TASK:
Note each line of the listing that contains the string "title", and copy it.

SOURCE DATA:

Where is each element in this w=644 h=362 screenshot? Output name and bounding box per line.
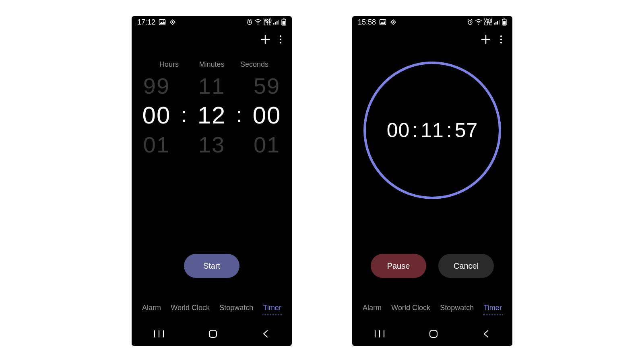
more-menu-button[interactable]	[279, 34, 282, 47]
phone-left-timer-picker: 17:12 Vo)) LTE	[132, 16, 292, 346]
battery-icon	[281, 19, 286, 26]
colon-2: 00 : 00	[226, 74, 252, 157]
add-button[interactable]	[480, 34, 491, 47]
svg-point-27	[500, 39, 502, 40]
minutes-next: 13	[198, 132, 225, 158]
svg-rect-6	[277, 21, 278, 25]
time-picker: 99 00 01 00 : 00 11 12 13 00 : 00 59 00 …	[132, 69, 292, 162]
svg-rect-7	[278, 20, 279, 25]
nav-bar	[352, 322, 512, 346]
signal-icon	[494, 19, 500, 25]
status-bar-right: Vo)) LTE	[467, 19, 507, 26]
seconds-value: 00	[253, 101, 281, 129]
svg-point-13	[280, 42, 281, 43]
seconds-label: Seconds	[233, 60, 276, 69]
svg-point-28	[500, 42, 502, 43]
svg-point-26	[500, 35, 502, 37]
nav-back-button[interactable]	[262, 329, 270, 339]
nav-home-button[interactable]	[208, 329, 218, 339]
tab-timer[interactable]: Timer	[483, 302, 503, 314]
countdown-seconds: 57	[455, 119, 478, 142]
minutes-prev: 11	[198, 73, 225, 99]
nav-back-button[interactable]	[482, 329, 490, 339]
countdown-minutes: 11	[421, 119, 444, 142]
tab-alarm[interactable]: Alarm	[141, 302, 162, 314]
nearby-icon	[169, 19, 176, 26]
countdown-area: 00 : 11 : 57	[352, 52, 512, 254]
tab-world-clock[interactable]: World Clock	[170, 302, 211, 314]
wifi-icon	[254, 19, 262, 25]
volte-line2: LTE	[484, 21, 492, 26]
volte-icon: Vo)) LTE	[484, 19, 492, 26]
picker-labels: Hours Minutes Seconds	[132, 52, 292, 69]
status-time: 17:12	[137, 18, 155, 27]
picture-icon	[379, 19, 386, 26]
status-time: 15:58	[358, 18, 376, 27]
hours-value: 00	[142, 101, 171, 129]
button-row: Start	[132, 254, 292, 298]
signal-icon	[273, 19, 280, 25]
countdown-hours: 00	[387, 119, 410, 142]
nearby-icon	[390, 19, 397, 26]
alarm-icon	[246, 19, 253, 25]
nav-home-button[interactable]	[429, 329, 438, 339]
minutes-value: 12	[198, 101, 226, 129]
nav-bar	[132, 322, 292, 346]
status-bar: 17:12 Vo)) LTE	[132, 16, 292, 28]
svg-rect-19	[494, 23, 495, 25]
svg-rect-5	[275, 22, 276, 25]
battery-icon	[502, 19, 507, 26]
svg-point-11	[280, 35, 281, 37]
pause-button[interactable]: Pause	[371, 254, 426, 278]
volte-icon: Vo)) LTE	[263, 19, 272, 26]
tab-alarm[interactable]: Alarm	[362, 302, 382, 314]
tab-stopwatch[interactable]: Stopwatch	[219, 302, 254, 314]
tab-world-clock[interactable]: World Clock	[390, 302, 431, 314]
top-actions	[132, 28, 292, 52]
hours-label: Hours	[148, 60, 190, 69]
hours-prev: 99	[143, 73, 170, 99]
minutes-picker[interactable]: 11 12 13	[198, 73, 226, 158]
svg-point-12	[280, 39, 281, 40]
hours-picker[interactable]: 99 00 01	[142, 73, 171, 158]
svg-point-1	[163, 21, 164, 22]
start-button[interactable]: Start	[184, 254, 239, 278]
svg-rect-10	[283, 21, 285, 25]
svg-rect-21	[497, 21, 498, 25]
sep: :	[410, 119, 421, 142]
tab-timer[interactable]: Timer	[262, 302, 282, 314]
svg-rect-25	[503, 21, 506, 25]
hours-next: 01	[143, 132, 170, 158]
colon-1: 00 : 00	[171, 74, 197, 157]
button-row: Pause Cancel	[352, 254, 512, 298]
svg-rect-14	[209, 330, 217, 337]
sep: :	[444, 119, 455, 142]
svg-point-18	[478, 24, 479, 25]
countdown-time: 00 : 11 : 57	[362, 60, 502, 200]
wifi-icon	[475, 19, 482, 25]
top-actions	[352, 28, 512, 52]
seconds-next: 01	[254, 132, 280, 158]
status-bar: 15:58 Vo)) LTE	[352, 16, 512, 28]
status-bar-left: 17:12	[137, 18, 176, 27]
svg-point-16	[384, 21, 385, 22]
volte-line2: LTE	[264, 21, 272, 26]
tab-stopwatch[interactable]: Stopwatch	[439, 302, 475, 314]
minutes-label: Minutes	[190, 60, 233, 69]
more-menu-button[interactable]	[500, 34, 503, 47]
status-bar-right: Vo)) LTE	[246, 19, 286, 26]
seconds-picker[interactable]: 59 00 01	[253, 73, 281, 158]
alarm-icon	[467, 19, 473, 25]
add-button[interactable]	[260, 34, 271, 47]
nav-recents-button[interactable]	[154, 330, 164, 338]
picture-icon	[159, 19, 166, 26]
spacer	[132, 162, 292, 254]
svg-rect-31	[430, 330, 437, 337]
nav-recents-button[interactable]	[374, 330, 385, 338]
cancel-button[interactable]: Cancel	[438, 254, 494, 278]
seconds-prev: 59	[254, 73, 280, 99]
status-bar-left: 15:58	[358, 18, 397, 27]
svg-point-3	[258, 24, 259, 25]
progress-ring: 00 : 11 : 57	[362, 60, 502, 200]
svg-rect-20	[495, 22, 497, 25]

--

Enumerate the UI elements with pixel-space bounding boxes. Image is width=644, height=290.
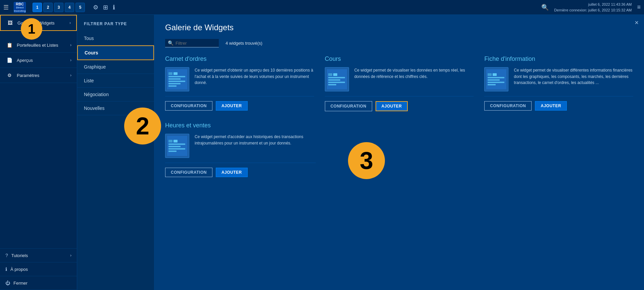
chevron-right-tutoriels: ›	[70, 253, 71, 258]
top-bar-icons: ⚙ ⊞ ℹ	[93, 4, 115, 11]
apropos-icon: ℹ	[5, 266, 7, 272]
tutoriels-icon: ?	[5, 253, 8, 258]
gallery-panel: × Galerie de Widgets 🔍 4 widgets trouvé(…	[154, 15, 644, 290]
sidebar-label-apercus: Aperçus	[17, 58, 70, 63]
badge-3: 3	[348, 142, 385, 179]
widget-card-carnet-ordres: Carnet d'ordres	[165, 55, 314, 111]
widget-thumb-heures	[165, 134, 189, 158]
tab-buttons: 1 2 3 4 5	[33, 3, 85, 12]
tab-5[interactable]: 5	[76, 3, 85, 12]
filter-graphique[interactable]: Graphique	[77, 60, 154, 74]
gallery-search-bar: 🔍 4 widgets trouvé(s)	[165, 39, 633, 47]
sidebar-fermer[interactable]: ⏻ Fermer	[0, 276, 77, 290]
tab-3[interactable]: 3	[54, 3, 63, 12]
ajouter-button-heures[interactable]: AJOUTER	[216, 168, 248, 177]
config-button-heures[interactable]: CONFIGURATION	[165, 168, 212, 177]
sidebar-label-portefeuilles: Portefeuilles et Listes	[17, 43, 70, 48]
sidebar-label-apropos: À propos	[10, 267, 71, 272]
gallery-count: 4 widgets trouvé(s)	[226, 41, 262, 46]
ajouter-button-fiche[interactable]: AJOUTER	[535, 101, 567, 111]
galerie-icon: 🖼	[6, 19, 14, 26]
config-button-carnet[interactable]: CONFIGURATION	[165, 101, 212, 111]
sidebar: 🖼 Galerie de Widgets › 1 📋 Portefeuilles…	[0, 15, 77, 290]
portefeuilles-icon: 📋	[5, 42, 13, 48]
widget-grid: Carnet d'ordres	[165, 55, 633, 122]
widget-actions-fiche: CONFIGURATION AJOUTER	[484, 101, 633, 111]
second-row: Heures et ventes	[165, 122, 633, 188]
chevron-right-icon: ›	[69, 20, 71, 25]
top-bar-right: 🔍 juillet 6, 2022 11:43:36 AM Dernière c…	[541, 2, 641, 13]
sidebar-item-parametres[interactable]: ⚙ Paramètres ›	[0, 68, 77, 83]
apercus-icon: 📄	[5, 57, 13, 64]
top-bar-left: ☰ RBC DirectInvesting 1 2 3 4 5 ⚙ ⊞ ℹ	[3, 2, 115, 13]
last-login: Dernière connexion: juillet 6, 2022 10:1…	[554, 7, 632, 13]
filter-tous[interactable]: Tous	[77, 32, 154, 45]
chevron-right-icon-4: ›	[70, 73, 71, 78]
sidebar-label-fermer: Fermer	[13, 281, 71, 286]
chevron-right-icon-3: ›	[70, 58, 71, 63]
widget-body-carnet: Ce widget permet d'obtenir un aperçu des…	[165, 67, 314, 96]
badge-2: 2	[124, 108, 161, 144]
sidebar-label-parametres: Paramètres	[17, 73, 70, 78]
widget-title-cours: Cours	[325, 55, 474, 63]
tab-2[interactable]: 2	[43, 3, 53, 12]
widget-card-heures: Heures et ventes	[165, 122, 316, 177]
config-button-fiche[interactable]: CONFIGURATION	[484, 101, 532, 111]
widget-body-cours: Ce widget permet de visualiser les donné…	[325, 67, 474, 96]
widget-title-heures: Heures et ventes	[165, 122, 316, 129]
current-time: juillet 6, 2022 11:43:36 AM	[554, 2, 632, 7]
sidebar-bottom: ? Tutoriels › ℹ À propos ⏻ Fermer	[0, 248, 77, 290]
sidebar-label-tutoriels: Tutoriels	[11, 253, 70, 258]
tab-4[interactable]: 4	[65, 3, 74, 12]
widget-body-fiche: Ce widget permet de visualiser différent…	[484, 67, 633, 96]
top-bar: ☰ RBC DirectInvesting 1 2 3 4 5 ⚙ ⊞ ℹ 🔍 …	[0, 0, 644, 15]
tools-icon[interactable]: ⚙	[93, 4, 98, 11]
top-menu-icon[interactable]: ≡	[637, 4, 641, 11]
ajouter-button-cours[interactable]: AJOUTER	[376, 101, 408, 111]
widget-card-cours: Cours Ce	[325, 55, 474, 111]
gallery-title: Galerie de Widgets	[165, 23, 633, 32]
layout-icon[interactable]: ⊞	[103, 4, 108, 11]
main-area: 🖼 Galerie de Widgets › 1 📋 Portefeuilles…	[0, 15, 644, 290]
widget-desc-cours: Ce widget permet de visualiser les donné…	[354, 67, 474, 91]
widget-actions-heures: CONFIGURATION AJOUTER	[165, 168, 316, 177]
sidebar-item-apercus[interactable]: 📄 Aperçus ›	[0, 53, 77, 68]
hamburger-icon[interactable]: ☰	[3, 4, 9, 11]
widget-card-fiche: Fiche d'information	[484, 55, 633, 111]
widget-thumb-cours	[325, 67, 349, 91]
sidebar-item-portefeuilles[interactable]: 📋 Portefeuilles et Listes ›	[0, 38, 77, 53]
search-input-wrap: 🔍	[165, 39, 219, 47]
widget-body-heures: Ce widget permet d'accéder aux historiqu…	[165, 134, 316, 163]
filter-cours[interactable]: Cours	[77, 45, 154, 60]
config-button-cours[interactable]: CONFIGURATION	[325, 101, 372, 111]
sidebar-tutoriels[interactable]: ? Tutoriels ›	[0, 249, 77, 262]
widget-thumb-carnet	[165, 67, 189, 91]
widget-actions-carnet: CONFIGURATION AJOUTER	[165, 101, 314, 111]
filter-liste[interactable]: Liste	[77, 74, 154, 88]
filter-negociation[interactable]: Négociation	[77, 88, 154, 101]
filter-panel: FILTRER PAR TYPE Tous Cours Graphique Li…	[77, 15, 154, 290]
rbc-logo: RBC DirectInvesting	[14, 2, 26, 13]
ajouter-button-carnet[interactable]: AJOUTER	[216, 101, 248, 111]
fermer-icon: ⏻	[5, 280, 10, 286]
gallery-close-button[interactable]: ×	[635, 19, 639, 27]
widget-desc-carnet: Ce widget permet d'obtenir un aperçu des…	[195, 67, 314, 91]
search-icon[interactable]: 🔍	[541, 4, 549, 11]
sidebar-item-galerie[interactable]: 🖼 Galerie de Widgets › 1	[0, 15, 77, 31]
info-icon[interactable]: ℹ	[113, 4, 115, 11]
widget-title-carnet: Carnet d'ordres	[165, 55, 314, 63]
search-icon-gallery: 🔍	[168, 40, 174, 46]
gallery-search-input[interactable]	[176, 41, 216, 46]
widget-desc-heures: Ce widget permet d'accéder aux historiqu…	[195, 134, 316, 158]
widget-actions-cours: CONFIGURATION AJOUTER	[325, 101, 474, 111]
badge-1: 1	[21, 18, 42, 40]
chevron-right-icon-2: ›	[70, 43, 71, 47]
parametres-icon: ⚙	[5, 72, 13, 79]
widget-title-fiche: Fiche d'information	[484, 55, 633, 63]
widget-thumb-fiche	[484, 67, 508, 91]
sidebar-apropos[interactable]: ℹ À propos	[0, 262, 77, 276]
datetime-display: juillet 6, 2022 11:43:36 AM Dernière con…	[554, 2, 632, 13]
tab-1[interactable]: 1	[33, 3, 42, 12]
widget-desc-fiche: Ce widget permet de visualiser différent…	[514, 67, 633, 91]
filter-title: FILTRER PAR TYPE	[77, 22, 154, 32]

* * *

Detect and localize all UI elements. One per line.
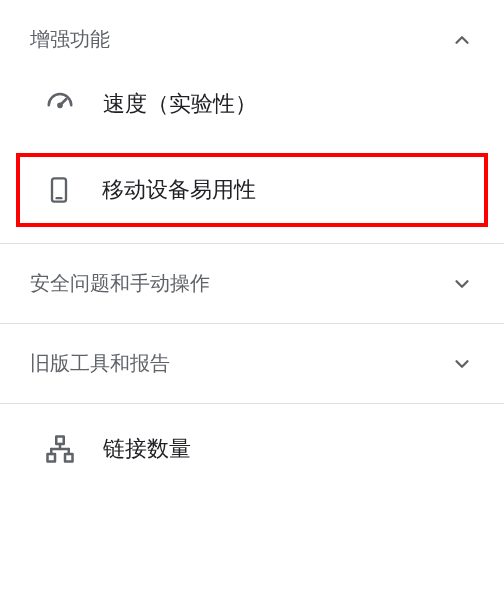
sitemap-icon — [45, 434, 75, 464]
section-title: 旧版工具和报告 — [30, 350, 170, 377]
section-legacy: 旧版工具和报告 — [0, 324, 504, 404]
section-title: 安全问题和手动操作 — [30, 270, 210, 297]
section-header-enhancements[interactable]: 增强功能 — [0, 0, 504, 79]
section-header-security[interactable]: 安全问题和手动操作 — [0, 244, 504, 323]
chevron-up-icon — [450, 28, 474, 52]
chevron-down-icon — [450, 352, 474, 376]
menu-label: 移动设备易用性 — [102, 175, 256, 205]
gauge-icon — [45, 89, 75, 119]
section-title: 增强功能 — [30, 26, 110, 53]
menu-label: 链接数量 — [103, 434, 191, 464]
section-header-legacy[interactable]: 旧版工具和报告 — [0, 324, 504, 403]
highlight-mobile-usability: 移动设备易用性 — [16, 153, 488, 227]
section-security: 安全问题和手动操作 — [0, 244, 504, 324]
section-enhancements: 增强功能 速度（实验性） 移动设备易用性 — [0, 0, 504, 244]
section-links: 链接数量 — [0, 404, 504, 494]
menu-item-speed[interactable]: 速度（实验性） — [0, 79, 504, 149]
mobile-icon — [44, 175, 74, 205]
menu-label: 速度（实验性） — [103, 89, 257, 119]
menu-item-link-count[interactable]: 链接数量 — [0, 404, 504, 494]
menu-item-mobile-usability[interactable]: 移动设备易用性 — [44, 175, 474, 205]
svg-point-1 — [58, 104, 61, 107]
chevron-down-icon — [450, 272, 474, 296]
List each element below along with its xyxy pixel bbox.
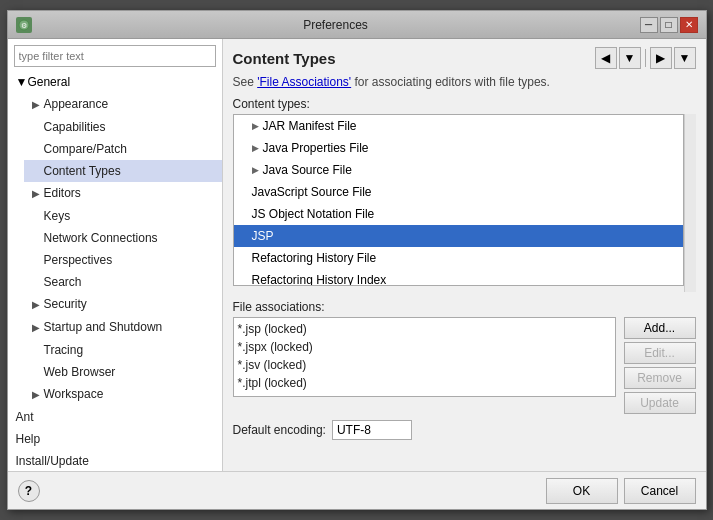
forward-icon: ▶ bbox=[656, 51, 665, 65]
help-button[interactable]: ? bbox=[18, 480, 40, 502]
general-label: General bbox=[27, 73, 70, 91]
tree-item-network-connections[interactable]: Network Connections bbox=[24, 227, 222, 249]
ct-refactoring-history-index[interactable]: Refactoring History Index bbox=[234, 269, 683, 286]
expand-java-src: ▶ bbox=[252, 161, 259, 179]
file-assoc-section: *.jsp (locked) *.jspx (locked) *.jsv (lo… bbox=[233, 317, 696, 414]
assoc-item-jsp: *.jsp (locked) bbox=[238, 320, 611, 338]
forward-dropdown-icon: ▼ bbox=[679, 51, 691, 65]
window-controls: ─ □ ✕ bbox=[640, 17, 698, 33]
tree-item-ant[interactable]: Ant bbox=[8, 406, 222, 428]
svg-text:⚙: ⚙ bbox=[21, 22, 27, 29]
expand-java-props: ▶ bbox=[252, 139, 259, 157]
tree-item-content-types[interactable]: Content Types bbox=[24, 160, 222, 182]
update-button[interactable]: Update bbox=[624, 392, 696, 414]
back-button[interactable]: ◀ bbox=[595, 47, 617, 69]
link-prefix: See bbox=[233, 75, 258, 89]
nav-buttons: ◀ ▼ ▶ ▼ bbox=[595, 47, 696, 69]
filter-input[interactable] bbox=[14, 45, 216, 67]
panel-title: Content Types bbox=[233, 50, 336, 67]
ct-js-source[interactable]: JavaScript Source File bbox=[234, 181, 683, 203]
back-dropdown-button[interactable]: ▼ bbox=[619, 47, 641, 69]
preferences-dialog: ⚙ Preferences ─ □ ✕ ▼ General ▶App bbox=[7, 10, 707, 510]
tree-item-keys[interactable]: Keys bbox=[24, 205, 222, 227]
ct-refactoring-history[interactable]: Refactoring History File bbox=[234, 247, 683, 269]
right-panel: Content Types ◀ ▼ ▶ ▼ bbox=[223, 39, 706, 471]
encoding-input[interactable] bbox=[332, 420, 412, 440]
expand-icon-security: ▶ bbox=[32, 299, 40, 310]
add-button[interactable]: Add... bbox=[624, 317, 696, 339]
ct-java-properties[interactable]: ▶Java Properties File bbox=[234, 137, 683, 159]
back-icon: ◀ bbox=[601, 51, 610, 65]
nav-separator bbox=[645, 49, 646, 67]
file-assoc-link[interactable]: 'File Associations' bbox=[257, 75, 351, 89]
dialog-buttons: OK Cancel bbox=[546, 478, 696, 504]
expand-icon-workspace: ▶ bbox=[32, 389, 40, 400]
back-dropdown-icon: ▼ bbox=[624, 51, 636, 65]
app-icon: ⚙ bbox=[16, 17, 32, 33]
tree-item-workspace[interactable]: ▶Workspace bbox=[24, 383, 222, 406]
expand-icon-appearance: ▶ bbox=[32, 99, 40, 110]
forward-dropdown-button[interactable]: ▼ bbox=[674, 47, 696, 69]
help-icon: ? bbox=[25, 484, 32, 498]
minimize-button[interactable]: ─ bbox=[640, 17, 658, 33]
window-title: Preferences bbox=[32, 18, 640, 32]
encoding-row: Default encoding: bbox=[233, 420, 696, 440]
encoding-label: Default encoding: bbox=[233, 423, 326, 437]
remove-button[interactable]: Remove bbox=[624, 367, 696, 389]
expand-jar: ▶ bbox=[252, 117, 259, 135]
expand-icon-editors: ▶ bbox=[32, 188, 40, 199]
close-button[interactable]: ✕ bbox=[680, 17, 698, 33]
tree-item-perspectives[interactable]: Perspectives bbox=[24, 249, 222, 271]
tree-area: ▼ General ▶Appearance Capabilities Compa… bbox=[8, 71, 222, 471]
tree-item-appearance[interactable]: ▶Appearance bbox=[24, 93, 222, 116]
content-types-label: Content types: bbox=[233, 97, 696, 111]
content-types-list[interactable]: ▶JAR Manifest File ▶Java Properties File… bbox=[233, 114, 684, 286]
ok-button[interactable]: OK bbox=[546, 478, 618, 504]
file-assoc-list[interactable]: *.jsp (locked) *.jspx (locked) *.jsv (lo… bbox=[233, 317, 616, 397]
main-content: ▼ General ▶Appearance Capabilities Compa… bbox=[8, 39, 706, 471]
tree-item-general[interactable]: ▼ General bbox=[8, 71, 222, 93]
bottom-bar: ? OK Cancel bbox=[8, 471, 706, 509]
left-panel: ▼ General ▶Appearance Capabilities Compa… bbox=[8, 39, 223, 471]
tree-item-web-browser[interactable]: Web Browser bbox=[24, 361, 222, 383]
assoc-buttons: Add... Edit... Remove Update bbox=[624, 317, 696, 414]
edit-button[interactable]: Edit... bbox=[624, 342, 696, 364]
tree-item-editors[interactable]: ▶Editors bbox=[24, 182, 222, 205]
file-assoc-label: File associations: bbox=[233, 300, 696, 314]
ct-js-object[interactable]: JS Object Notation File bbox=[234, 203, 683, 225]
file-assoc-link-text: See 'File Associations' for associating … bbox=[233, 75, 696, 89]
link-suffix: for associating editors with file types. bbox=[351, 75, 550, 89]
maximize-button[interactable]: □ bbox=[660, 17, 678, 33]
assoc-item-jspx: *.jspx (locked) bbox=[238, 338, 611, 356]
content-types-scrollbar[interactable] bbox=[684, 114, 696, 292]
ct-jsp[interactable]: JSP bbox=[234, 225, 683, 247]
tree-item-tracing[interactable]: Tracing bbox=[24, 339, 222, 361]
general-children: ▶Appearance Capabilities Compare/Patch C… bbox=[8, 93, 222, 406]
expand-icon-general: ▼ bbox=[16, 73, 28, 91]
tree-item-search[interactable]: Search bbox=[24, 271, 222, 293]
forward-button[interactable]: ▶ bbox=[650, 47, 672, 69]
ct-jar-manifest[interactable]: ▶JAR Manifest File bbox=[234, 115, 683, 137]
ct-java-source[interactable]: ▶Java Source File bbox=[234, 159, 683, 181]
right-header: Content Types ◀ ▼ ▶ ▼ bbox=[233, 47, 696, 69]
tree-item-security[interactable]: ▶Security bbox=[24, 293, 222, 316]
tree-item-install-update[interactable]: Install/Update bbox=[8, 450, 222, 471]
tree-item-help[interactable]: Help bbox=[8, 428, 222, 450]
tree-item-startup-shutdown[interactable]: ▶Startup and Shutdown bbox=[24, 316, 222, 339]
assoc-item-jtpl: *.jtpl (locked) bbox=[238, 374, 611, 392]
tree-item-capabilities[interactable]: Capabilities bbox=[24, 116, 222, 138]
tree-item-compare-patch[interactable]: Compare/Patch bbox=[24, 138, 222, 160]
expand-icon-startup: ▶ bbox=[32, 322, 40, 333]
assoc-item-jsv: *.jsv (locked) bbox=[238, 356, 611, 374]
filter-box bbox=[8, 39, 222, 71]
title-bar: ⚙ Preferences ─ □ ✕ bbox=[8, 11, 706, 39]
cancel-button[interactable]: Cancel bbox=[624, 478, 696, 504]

EXERCISE RESPONSE:
widget-title-cours: Cours	[325, 55, 474, 63]
widget-title-heures: Heures et ventes	[165, 122, 316, 129]
gallery-title: Galerie de Widgets	[165, 23, 633, 32]
widget-title-carnet: Carnet d'ordres	[165, 55, 314, 63]
widget-title-fiche: Fiche d'information	[484, 55, 633, 63]
filter-title: FILTRER PAR TYPE	[77, 22, 154, 32]
section-title: 旧版工具和报告 — [30, 350, 170, 377]
section-title: 安全问题和手动操作 — [30, 270, 210, 297]
section-title: 增强功能 — [30, 26, 110, 53]
panel-title: Content Types bbox=[233, 50, 336, 67]
window-title: Preferences bbox=[32, 18, 640, 32]
title-bar: ⚙ Preferences ─ □ ✕ bbox=[8, 11, 706, 39]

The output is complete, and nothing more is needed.